§ **Task data**
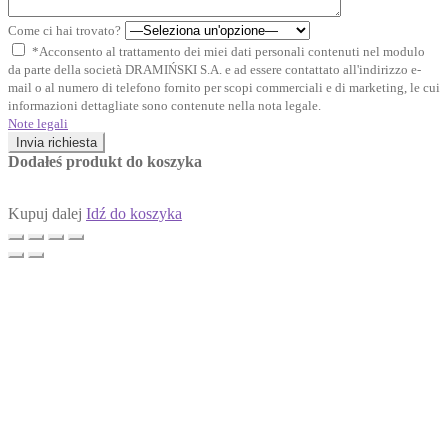
Come ci hai trovato?
*Acconsento al trattamento dei miei dati personali contenuti nel modulo
da parte della società DRAMIŃSKI S.A. e ad essere contattato all'indirizzo e-
mail o al numero di telefono fornito per scopi commerciali e di marketing, le cui
informazioni dettagliate sono contenute nella nota legale.
Note legali
Invia richiesta
Dodałeś produkt do koszyka
Kupuj dalej
Idź do koszyka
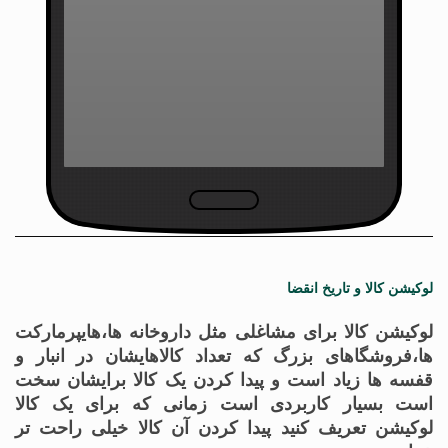
لوکیشن کالا و تاریخ انقضا
لوکیشن کالا برای مشاغلی مثل داروخانه ها،هایپرمارکت
ها،فروشگاهای بزرگ که تعداد کالاهایشان در انبار و
قفسه ها زیاد است و پیدا کردن یک کالا برایشان سخت
است بسیار کاربردی است زمانی که برای یک کالا
لوکیشن تعریف کنید پیدا کردن آن کالا خیلی راحت تر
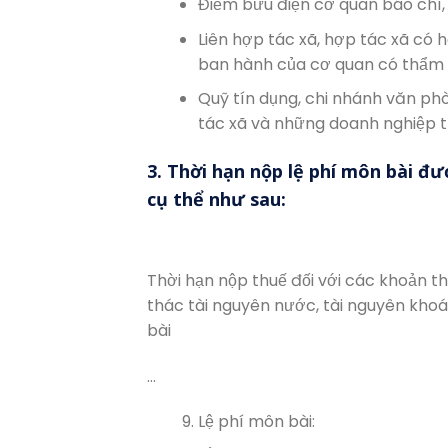
Điểm bưu điện cơ quan báo chí,
Liên hợp tác xã, hợp tác xã có 
ban hành của cơ quan có thẩm q
Quỹ tín dụng, chi nhánh văn phò
tác xã và những doanh nghiệp t
3. Thời hạn nộp lệ phí môn bài đư
cụ thể như sau:
Thời hạn nộp thuế đối với các khoản t
thác tài nguyên nước, tài nguyên khoán
bài
…
Lệ phí môn bài:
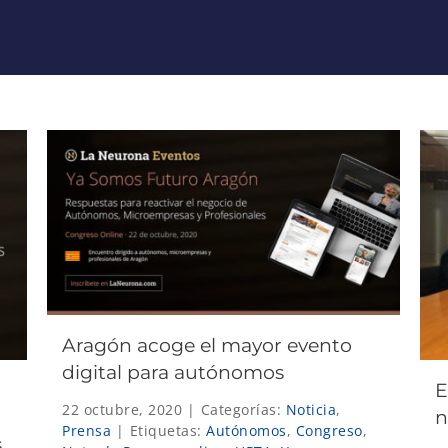
Aragón acoge el mayor evento
digital para autónomos
E
22 octubre, 2020
|
Categorías:
Noticia
,
n
Prensa
|
Etiquetas:
Autónomos
,
Congreso
,
s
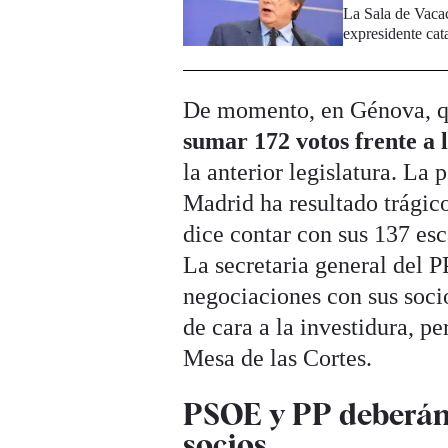
La Sala de Vacac
expresidente cat
De momento, en Génova, qu
sumar 172 votos frente a l
la anterior legislatura. La
Madrid ha resultado trágico
dice contar con sus 137 es
La secretaria general del P
negociaciones con sus socio
de cara a la investidura, p
Mesa de las Cortes.
PSOE y PP deberán 
socios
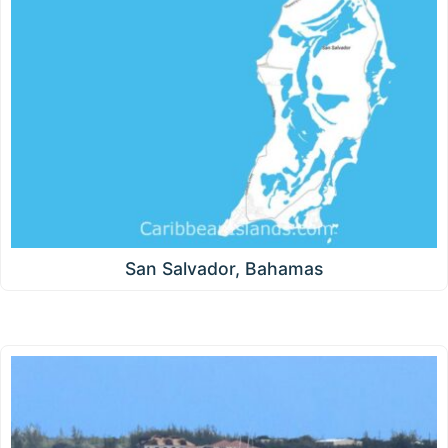
San Salvador, Bahamas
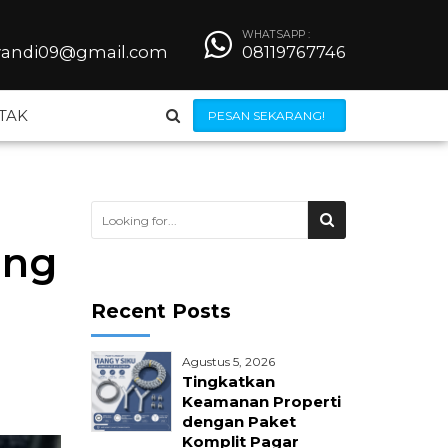
WHATSAPP :
iyandi09@gmail.com
08119767746
TAK
PESAN SEKARANG!
Steel Grating
ing
Besi Beton
Recent Posts
Wiremesh
Agustus 5, 2026
 Bendrat
Jilumesh Expanded Metal
Tingkatkan
Keamanan Properti
dengan Paket
ong
Kerangkeng AC
Komplit Pagar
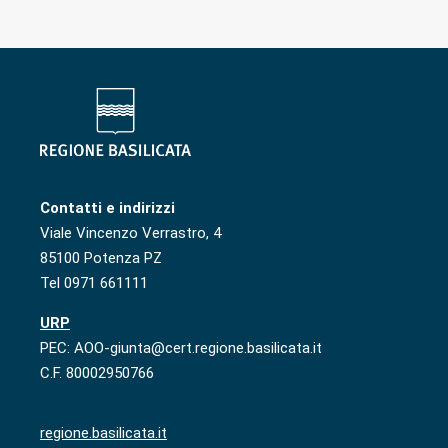
Contatti e indirizzi
Viale Vincenzo Verrastro, 4
85100 Potenza PZ
Tel 0971 661111
URP
PEC: AOO-giunta@cert.regione.basilicata.it
C.F. 80002950766
regione.basilicata.it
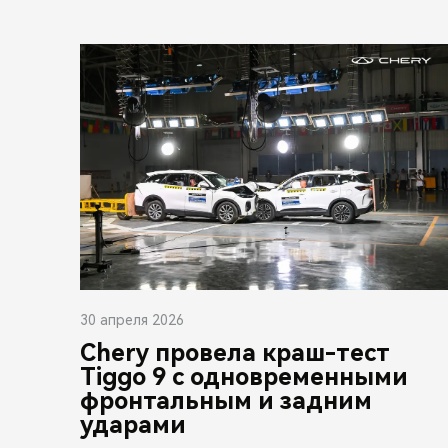
30 апреля 2026
Chery провела краш-тест
Tiggo 9 с одновременными
фронтальным и задним
ударами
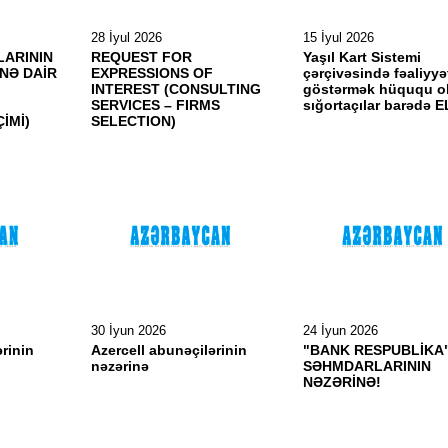
28 İyul 2026
15 İyul 2026
ARININ
REQUEST FOR
Yaşıl Kart Sistemi
NƏ DAİR
EXPRESSIONS OF
çərçivəsində fəaliyyə
T
INTEREST (CONSULTING
göstərmək hüququ o
SERVICES – FIRMS
sığortaçılar barədə 
İMİ)
SELECTION)
30 İyun 2026
24 İyun 2026
ərinin
Azercell abunəçilərinin
"BANK RESPUBLİKA
nəzərinə
SƏHMDARLARININ
NƏZƏRİNƏ!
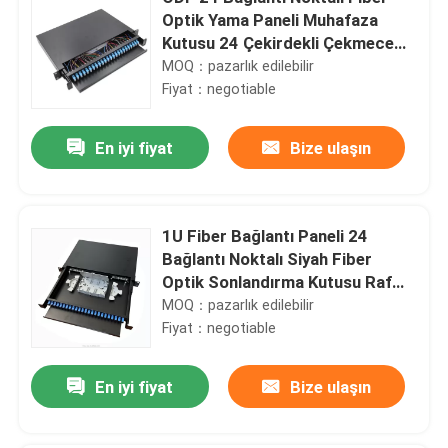
Optik Yama Paneli Muhafaza
Kutusu 24 Çekirdekli Çekmece
Bağlantısı
MOQ：pazarlık edilebilir
Fiyat：negotiable
En iyi fiyat
Bize ulaşın
1U Fiber Bağlantı Paneli 24
Bağlantı Noktalı Siyah Fiber
Optik Sonlandırma Kutusu Raf
Montajı
MOQ：pazarlık edilebilir
Fiyat：negotiable
En iyi fiyat
Bize ulaşın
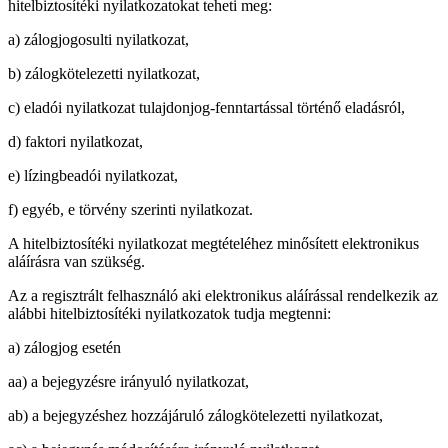
hitelbiztosítéki nyilatkozatokat teheti meg:
a) zálogjogosulti nyilatkozat,
b) zálogkötelezetti nyilatkozat,
c) eladói nyilatkozat tulajdonjog-fenntartással történő eladásról,
d) faktori nyilatkozat,
e) lízingbeadói nyilatkozat,
f) egyéb, e törvény szerinti nyilatkozat.
A hitelbiztosítéki nyilatkozat megtételéhez minősített elektronikus
aláírásra van szükség.
Az a regisztrált felhasználó aki elektronikus aláírással rendelkezik az
alábbi hitelbiztosítéki nyilatkozatok tudja megtenni:
a) zálogjog esetén
aa) a bejegyzésre irányuló nyilatkozat,
ab) a bejegyzéshez hozzájáruló zálogkötelezetti nyilatkozat,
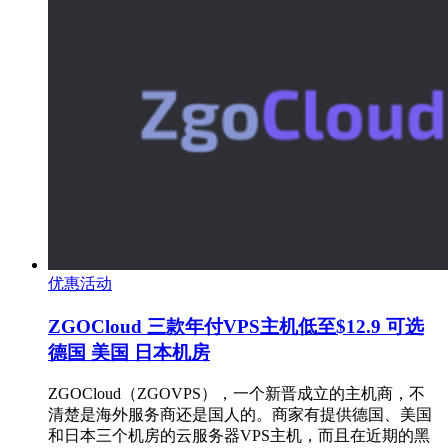
优惠活动
ZGOCloud 三款年付VPS主机低至$12.9 可选
德国 美国 日本机房
ZGOCloud（ZGOVPS），一个新晋成立的主机商，不
清楚是海外服务商还是国人的。商家有提供德国、美国
和日本三个机房的云服务器VPS主机，而且在近期的黑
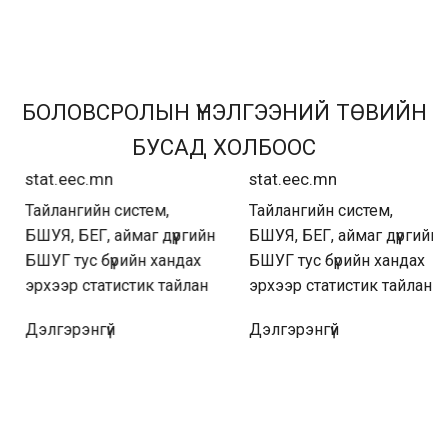
БОЛОВСРОЛЫН ҮНЭЛГЭЭНИЙ ТӨВИЙН
БУСАД ХОЛБООС
stat.eec.mn
stat.eec.mn
Тайлангийн систем,
Тайлангийн систем,
БШУЯ, БЕГ, аймаг дүүргийн
БШУЯ, БЕГ, аймаг дүүргийн
БШУГ тус бүрийн хандах
БШУГ тус бүрийн хандах
эрхээр статистик тайлан
эрхээр статистик тайлан
Дэлгэрэнгүй
Дэлгэрэнгүй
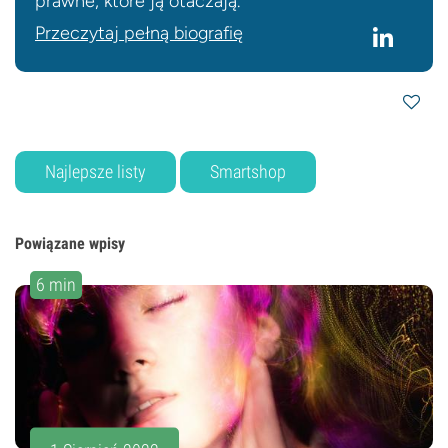
prawne, które ją otaczają.
Przeczytaj pełną biografię
Najlepsze listy
Smartshop
Powiązane wpisy
6 min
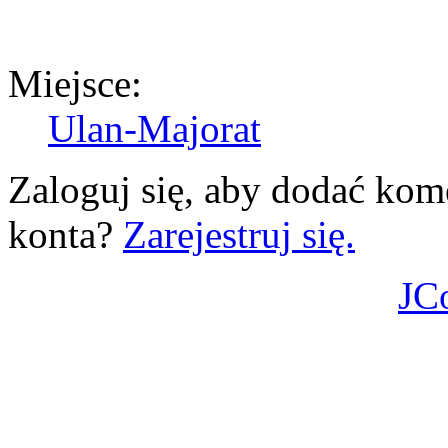
Miejsce:
Ulan-Majorat
Zaloguj się, aby dodać kom
konta?
Zarejestruj się.
JC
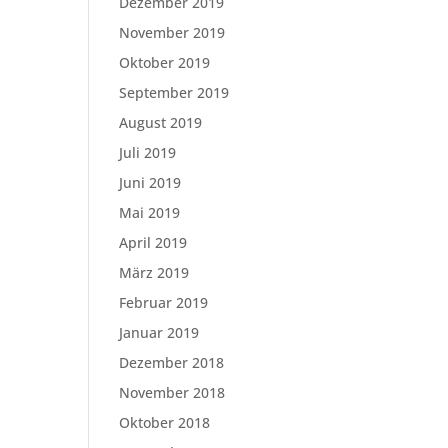
Dezember 2019
November 2019
Oktober 2019
September 2019
August 2019
Juli 2019
Juni 2019
Mai 2019
April 2019
März 2019
Februar 2019
Januar 2019
Dezember 2018
November 2018
Oktober 2018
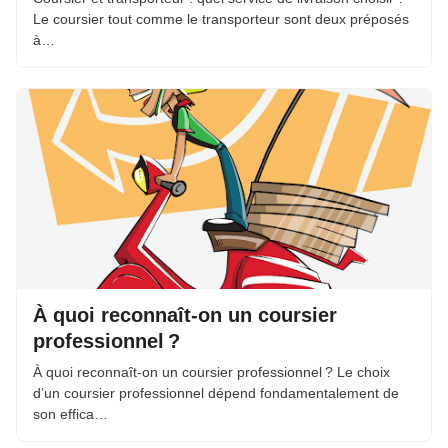
Le coursier tout comme le transporteur sont deux préposés
à…
À quoi reconnaît-on un coursier
professionnel ?
À quoi reconnaît-on un coursier professionnel ? Le choix
d’un coursier professionnel dépend fondamentalement de
son effica…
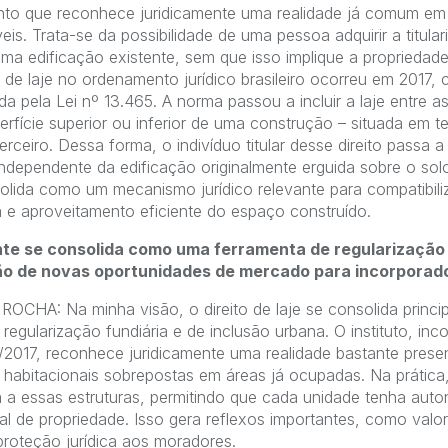
nto que reconhece juridicamente uma realidade já comum em 
eis. Trata-se da possibilidade de uma pessoa adquirir a titul
ma edificação existente, sem que isso implique a propriedade
 de laje no ordenamento jurídico brasileiro ocorreu em 2017,
a pela Lei nº 13.465. A norma passou a incluir a laje entre a
erfície superior ou inferior de uma construção – situada em t
terceiro. Dessa forma, o indivíduo titular desse direito passa
ndependente da edificação originalmente erguida sobre o solo
onsolida como um mecanismo jurídico relevante para compatibil
a e aproveitamento eficiente do espaço construído.
ente se consolida como uma ferramenta de regularização 
ção de novas oportunidades de mercado para incorporado
HA: Na minha visão, o direito de laje se consolida princ
 regularização fundiária e de inclusão urbana. O instituto, i
5/2017, reconhece juridicamente uma realidade bastante presen
 habitacionais sobrepostas em áreas já ocupadas. Na prática
a a essas estruturas, permitindo que cada unidade tenha auto
al de propriedade. Isso gera reflexos importantes, como valor
proteção jurídica aos moradores.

§ **Task details**
Produce the material above again in full, with identical lines and no pictures.

§ **Result**
Come ci hai trovato?
*Acconsento al trattamento dei miei dati personali contenuti nel modulo
da parte della società DRAMIŃSKI S.A. e ad essere contattato all'indirizzo e-
mail o al numero di telefono fornito per scopi commerciali e di marketing, le cui
informazioni dettagliate sono contenute nella nota legale.
Note legali
Invia richiesta
Dodałeś produkt do koszyka
Kupuj dalej
Idź do koszyka
لوکیشن کالا و تاریخ انقضا
لوکیشن کالا برای مشاغلی مثل داروخانه ها،هایپرمارکت
ها،فروشگاهای بزرگ که تعداد کالاهایشان در انبار و
قفسه ها زیاد است و پیدا کردن یک کالا برایشان سخت
است بسیار کاربردی است زمانی که برای یک کالا
لوکیشن تعریف کنید پیدا کردن آن کالا خیلی راحت تر
Điểm bưu điện cơ quan báo chí,
Liên hợp tác xã, hợp tác xã có 
ban hành của cơ quan có thẩm q
Quỹ tín dụng, chi nhánh văn phò
tác xã và những doanh nghiệp t
3. Thời hạn nộp lệ phí môn bài đư
cụ thể như sau:
Thời hạn nộp thuế đối với các khoản t
thác tài nguyên nước, tài nguyên khoán
bài
…
Lệ phí môn bài:
Aragón acoge el mayor evento
digital para autónomos
E
22 octubre, 2020
|
Categorías:
Noticia
,
n
Prensa
|
Etiquetas:
Autónomos
,
Congreso
,
s
La Sala de Vacac
expresidente cat
De momento, en Génova, qu
sumar 172 votos frente a l
la anterior legislatura. La
Madrid ha resultado trágico
dice contar con sus 137 es
La secretaria general del P
negociaciones con sus socio
de cara a la investidura, p
Mesa de las Cortes.
PSOE y PP deberán 
socios
San Salvador, Bahamas
WHATSAPP :
iyandi09@gmail.com
08119767746
TAK
PESAN SEKARANG!
Steel Grating
ing
Besi Beton
Recent Posts
Wiremesh
Agustus 5, 2026
 Bendrat
Jilumesh Expanded Metal
Tingkatkan
Keamanan Properti
dengan Paket
ong
Kerangkeng AC
Komplit Pagar
Contatti e indirizzi
Viale Vincenzo Verrastro, 4
85100 Potenza PZ
Tel 0971 661111
URP
PEC: AOO-giunta@cert.regione.basilicata.it
C.F. 80002950766
regione.basilicata.it
30 апреля 2026
Chery провела краш-тест
Tiggo 9 с одновременными
фронтальным и задним
ударами
28 İyul 2026
15 İyul 2026
ARININ
REQUEST FOR
Yaşıl Kart Sistemi
NƏ DAİR
EXPRESSIONS OF
çərçivəsində fəaliyyə
T
INTEREST (CONSULTING
göstərmək hüququ o
SERVICES – FIRMS
sığortaçılar barədə 
İMİ)
SELECTION)
30 İyun 2026
24 İyun 2026
ərinin
Azercell abunəçilərinin
"BANK RESPUBLİKA
nəzərinə
SƏHMDARLARININ
NƏZƏRİNƏ!
Optik Yama Paneli Muhafaza
Kutusu 24 Çekirdekli Çekmece
Bağlantısı
MOQ：pazarlık edilebilir
Fiyat：negotiable
En iyi fiyat
Bize ulaşın
1U Fiber Bağlantı Paneli 24
Bağlantı Noktalı Siyah Fiber
Optik Sonlandırma Kutusu Raf
Montajı
MOQ：pazarlık edilebilir
Fiyat：negotiable
En iyi fiyat
Bize ulaşın
hitelbiztosítéki nyilatkozatokat teheti meg:
a) zálogjogosulti nyilatkozat,
b) zálogkötelezetti nyilatkozat,
c) eladói nyilatkozat tulajdonjog-fenntartással történő eladásról,
d) faktori nyilatkozat,
e) lízingbeadói nyilatkozat,
f) egyéb, e törvény szerinti nyilatkozat.
A hitelbiztosítéki nyilatkozat megtételéhez minősített elektronikus
aláírásra van szükség.
Az a regisztrált felhasználó aki elektronikus aláírással rendelkezik az
alábbi hitelbiztosítéki nyilatkozatok tudja megtenni:
a) zálogjog esetén
aa) a bejegyzésre irányuló nyilatkozat,
ab) a bejegyzéshez hozzájáruló zálogkötelezetti nyilatkozat,
优惠活动
ZGOCloud 三款年付VPS主机低至$12.9 可选
德国 美国 日本机房
ZGOCloud（ZGOVPS），一个新晋成立的主机商，不
清楚是海外服务商还是国人的。商家有提供德国、美国
和日本三个机房的云服务器VPS主机，而且在近期的黑
БОЛОВСРОЛЫН ҮНЭЛГЭЭНИЙ ТӨВИЙН
БУСАД ХОЛБООС
stat.eec.mn
stat.eec.mn
Тайлангийн систем,
Тайлангийн систем,
БШУЯ, БЕГ, аймаг дүүргийн
БШУЯ, БЕГ, аймаг дүүргийн
БШУГ тус бүрийн хандах
БШУГ тус бүрийн хандах
эрхээр статистик тайлан
эрхээр статистик тайлан
Дэлгэрэнгүй
Дэлгэрэнгүй
prawne, które ją otaczają.
Przeczytaj pełną biografię
Najlepsze listy
Smartshop
Powiązane wpisy
6 min
Miejsce:
Ulan-Majorat
Zaloguj się, aby dodać kom
konta?
Zarejestruj się.
JC
Dezember 2019
November 2019
Oktober 2019
September 2019
August 2019
Juli 2019
Juni 2019
Mai 2019
April 2019
März 2019
Februar 2019
Januar 2019
Dezember 2018
November 2018
Oktober 2018
Le coursier tout comme le transporteur sont deux préposés
à…
À quoi reconnaît-on un coursier
professionnel ?
À quoi reconnaît-on un coursier professionnel ? Le choix
d’un coursier professionnel dépend fondamentalement de
son effica…
nto que reconhece juridicamente uma realidade já comum em 
eis. Trata-se da possibilidade de uma pessoa adquirir a titul
ma edificação existente, sem que isso implique a propriedade
 de laje no ordenamento jurídico brasileiro ocorreu em 2017,
a pela Lei nº 13.465. A norma passou a incluir a laje entre a
erfície superior ou inferior de uma construção – situada em t
terceiro. Dessa forma, o indivíduo titular desse direito passa
ndependente da edificação originalmente erguida sobre o solo
onsolida como um mecanismo jurídico relevante para compatibil
a e aproveitamento eficiente do espaço construído.
ente se consolida como uma ferramenta de regularização 
ção de novas oportunidades de mercado para incorporado
HA: Na minha visão, o direito de laje se consolida princ
 regularização fundiária e de inclusão urbana. O instituto, i
5/2017, reconhece juridicamente uma realidade bastante presen
 habitacionais sobrepostas em áreas já ocupadas. Na prática
a a essas estruturas, permitindo que cada unidade tenha auto
al de propriedade. Isso gera reflexos importantes, como valor
proteção jurídica aos moradores.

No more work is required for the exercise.